Challenged on the point, Mr al-Maliki remarked acidly: “Certain officials are going through a crisis. Secretary Rice is expressing her own point of view if she thinks that the Government is on borrowed time, whether it is borrowed time for the Iraqi Government or American Administration. I don’t think we are on borrowed time.”
He added: “I wish that we could receive strong messages of support from the US so we don’t give some boost to the terrorists and make them feel that they might have achieved success. I believe that such statements give moral boosts to the terrorists and push them towards making an extra effort and making them believe that they have defeated the American Administration, but I can tell you that they haven’t defeated the Iraqi Government.”
He rejected the accusation that his Government was “lenient” with Shia militias, saying 400 al-Mahdi Army members had been arrested in recent days, in crackdowns in southern towns such as Karbala, Samawa, Diwaniya and al-Nasiriya.

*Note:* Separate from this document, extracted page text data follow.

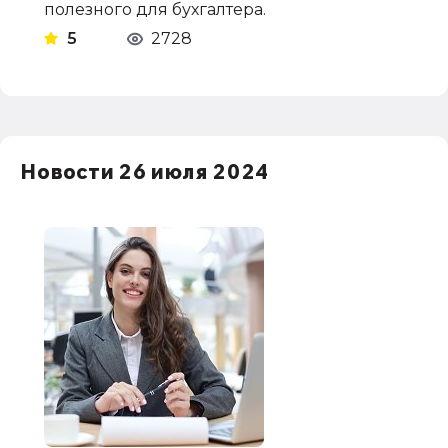
полезного для бухгалтера.
5
2728
Новости 26 июля 2024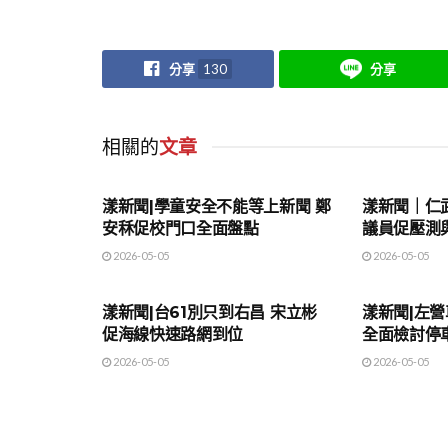
分享
130
分享
相關的
文章
地方時事
地方時事
漾新聞|學童安全不能等上新聞 鄭
漾新聞｜仁
安秝促校門口全面盤點
議員促壓測
2026-05-05
2026-05-05
地方時事
地方時事
漾新聞|台61別只到右昌 宋立彬
漾新聞|左營
促海線快速路網到位
全面檢討停
2026-05-05
2026-05-05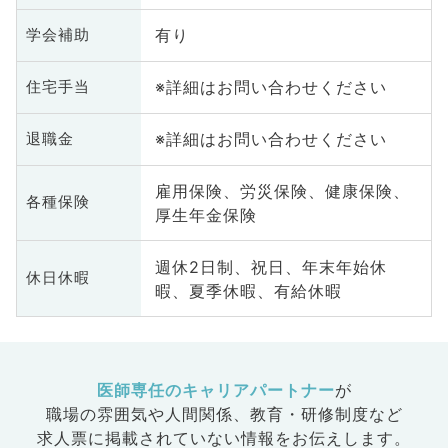
有り
学会補助
※詳細はお問い合わせください
住宅手当
※詳細はお問い合わせください
退職金
雇用保険、労災保険、健康保険、
各種保険
厚生年金保険
週休2日制、祝日、年末年始休
休日休暇
暇、夏季休暇、有給休暇
医師専任のキャリアパートナー
が
職場の雰囲気や人間関係、
教育・研修制度など
求人票に掲載されていない情報をお伝えします。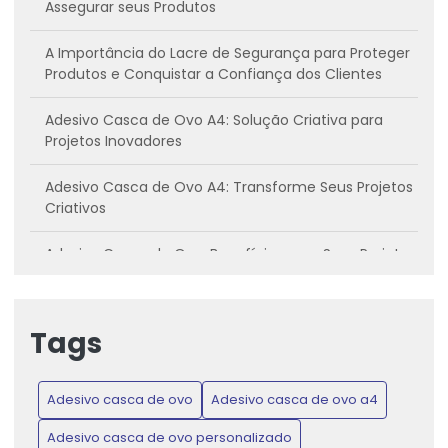
Assegurar seus Produtos
A Importância do Lacre de Segurança para Proteger
Produtos e Conquistar a Confiança dos Clientes
Adesivo Casca de Ovo A4: Solução Criativa para
Projetos Inovadores
Adesivo Casca de Ovo A4: Transforme Seus Projetos
Criativos
Adesivo Casca de Ovo: Benefícios para Seus Projetos
Criativos
Adesivo casca de ovo: Conheça os benefícios e
Tags
como utilizar
Adesivo Casca de Ovo: Inovação para Projetos
Adesivo casca de ovo
Adesivo casca de ovo a4
Criativos e Práticos
Adesivo casca de ovo personalizado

And he insisted that he was prepared to fulfil his promises to Washington and confront the militias of Shia parties within his coalition, including Moqtada al-Sadr’s widely feared al-Mahdi Army. He conceded that some “sectarian” acts were being perpetrated. But he said there would not be a civil war because Sunni and Shia had lived in peace for many years
A report on the 'war' Maliki is now said to be raging against the Medhi Army and Shiite militias, just as he promised the Americans he would.
From the Washington Times :
Mahdi Army fighters said yesterday they were under siege in their Sadr City stronghold as U.S. and Iraqi troops killed or seized key commanders in nighttime raids. Two commanders of the Shi'ite militia said Prime Minister Nouri al-Maliki has stopped protecting the group under pressure from Washington and threats from Sunni Muslim Arab governments.
The commanders' accounts of a growing siege mentality inside the organization could represent a tactical and propaganda feint, but there was mounting evidence the militia was increasingly off balance and had ordered its gunmen to melt into the population. To avoid capture, commanders report no longer using cell phones and fighters are removing their black uniforms and hiding their weapons during the day.
Violence continued in Baghdad yesterday, claiming 59 lives, including 10 from a triple car bombing at a vegetable market.
An al Qaeda-linked coalition of Iraqi Sunni insurgents claimed responsibility for an attack on a convoy of the Washington-based National Democratic Institute. The attack Wednesday killed Andrea Parhamovich, 28, of Perry, Ohio, and three security contractors from Hungary, Croatia and Iraq.
During much of his nearly eight months in office, Mr. al-Maliki has blocked or ordered an end to many U.S.-led operations against the Mahdi Army, which is run by radical Shi'ite cleric Muqtada al-Sadr, the prime minister's key political backer. But he reportedly had a change of heart in late November while going into a meeting in Jordan with President Bush.